Musings and Ruminations: Stats For Spikes-Use of Statistics as Goals

In this era of Moneyball, almost all sports are delving into how to coax wisdom from the numbers that are naturally generated from taking statistics from playing the game. The USA National Team has been active in this discovery process, there are coaches who are integrated into the coaching staff and are specifically dedicated to the creation, calculation, and analysis of meaningful statistics based on basic playing statistics. They indulge in the process of descriptive statistics, which is the act of capturing the details of game action — what happened with each act of playing the ball — through the act of assigning values to each action on the ball. This is particularly important in the fast paced, continuously changing, and competitive environment of international volleyball. The statistics staff continuously keep the coaches appraised of the game action as seen through the filter of statistics to cut through the cloud of human biases and perceptions.

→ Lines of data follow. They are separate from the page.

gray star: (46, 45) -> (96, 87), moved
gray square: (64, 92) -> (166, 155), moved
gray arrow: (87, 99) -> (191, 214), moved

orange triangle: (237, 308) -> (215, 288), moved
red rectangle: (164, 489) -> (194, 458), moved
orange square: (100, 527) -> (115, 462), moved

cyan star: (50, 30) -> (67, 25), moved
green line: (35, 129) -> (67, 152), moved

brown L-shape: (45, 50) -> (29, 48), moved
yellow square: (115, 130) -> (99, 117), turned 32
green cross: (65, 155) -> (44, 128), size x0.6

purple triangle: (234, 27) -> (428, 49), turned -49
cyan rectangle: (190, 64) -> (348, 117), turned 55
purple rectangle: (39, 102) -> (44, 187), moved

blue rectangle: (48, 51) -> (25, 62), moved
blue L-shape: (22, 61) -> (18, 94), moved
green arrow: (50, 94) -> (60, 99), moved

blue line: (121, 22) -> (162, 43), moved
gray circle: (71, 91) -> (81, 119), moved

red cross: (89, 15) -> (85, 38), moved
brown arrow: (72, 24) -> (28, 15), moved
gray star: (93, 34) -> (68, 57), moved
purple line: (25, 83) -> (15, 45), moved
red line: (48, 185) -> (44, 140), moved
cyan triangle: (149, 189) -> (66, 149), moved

Those of us who reside in the less rarified air of high school and club volleyball are also interested in using the statistics for our purposes. Even though we cannot possibly accrue that level of descriptive statistics in our matches; because of our lack of resources, both human and technical, we sometimes try to use the statistics that we do have and try to use inferential statistics to help us make decisions about how we should plan our training as well as measure our team’s progress throughout a season. If we wish to measure improvement, we need to first measure our base level of performance, whether it is for individual players and individual skills or for team performances during match play. Regardless of the parameters of the performance measures, we need to make those performance measures before and after making any changes so that we can compare.

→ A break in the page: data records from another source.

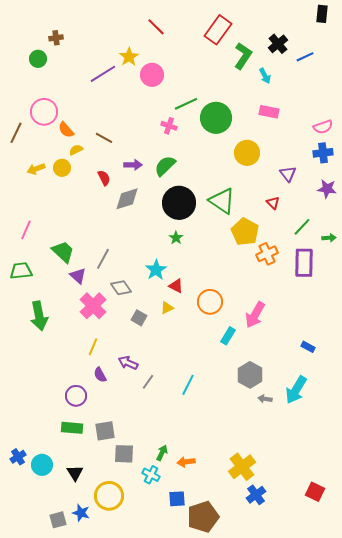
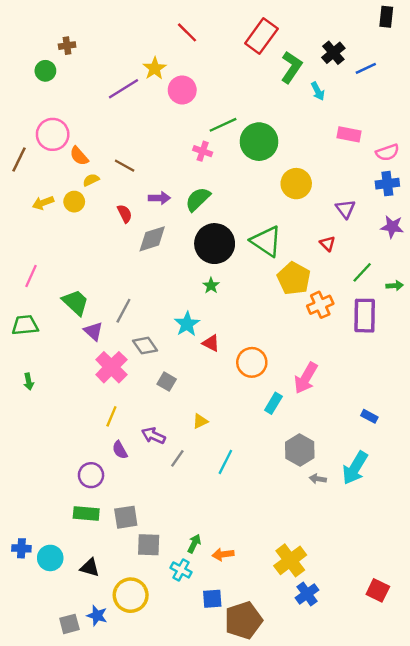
pink rectangle: (269, 112) -> (349, 134), moved
yellow triangle: (167, 308) -> (200, 421), moved
green arrow: (39, 316) -> (29, 382), moved, size x0.5
blue cross: (18, 457) -> (21, 548), turned 35
black triangle: (75, 473) -> (90, 568), turned -42

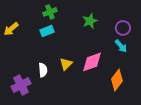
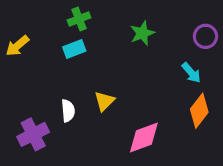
purple circle: (123, 28) -> (205, 36), moved
pink diamond: (92, 62) -> (144, 138), moved
orange diamond: (117, 80) -> (199, 111), moved

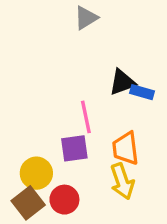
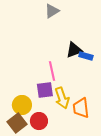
orange trapezoid: (126, 148) -> (81, 108), moved
yellow arrow: (122, 181) -> (62, 98), moved

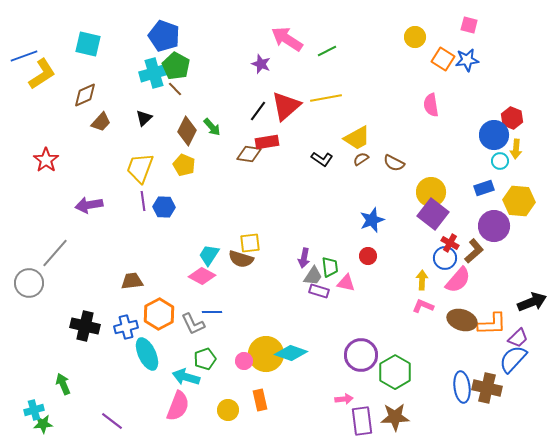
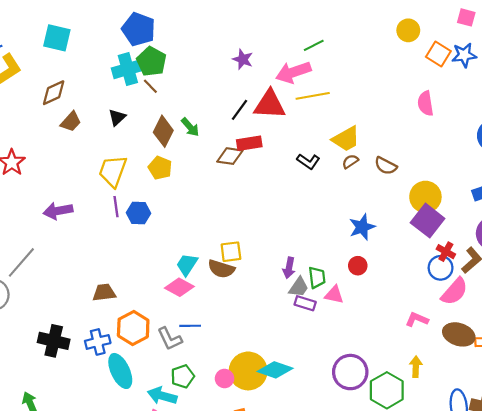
pink arrow: (287, 39) -> (293, 72), moved, turned -52
red triangle: (286, 106) -> (270, 104), turned 44
yellow arrow: (422, 280) -> (416, 367), moved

What is not a given is the vast difference between descriptive statistics and inferential statistics. Inferential statistics is based on assumptions made about the processes under measure, whether they are all under the same conditions, whether the processes are under statistical control, and whether the measurement process is repeatable and reproduceable.

We have seen the same need for measurement and improvement when we observe other sports or any other aspects of human endeavors outside of sports wishing to transform observations into corrective action. Statistical Process Control (SPC), and especially Six Sigma Processes, have become ubiquitous in our vocabulary. Indeed, using statistical measures are the keys to creating consistent manufacturing processes, minimize process errors, and increasing process throughput. Unfortunately, there are critical differences between the manufacturing environment and the sporting environment. In the manufacturing environment, the variability of the machines is measurably minimal because the machines are inanimate and they are, by and large, controllable. This is not to say that it is easy to control those variables; the controllability problem in manufacturing can be difficult because the threshold of error is small and the required signal to noise ratio is large.

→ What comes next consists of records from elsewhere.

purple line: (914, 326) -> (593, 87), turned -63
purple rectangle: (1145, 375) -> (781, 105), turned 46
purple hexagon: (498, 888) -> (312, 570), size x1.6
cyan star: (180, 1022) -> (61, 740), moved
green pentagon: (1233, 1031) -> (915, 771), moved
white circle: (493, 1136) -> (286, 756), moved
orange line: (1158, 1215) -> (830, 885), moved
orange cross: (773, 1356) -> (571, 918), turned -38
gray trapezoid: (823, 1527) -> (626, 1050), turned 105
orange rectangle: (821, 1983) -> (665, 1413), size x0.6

In the sporting environment, human actions and responses can be random to the extreme, which drives the uncertainty in the sporting process; to make matters worse, the uncertainties associated with each individual are coupled so that the impact of one person’s randomness is not just limited to the actions of that person, but affects every other person taking part: every player on both teams, the officials, the coaching staff etc. all contribute to the aggregation of uncertainties in all statistical measures. The coupling effect may be miniscule so that much of the coupling can be ignored, but not all couplings can be easily ignored. This is true of the instantaneous descriptive statistics taken during the matches as well, but the averaging in descriptive statistics is minimal as compared to the accruing of the larger statistics that are used to draw inference. For example, a good server influences not only the passer but also the setter, the hitter; the interaction can have secondary and tertiary effects on how the serving team plays as they react to the actions of the passing team. Each action in volleyball, as with most sports, depends on prior actions.

So why talk about this? Because there are many coaches who ask the following form of question: “I have a Name a Level and Age team, what statistical threshold should my team be performing at when we are performing Name a Volleyball Action?”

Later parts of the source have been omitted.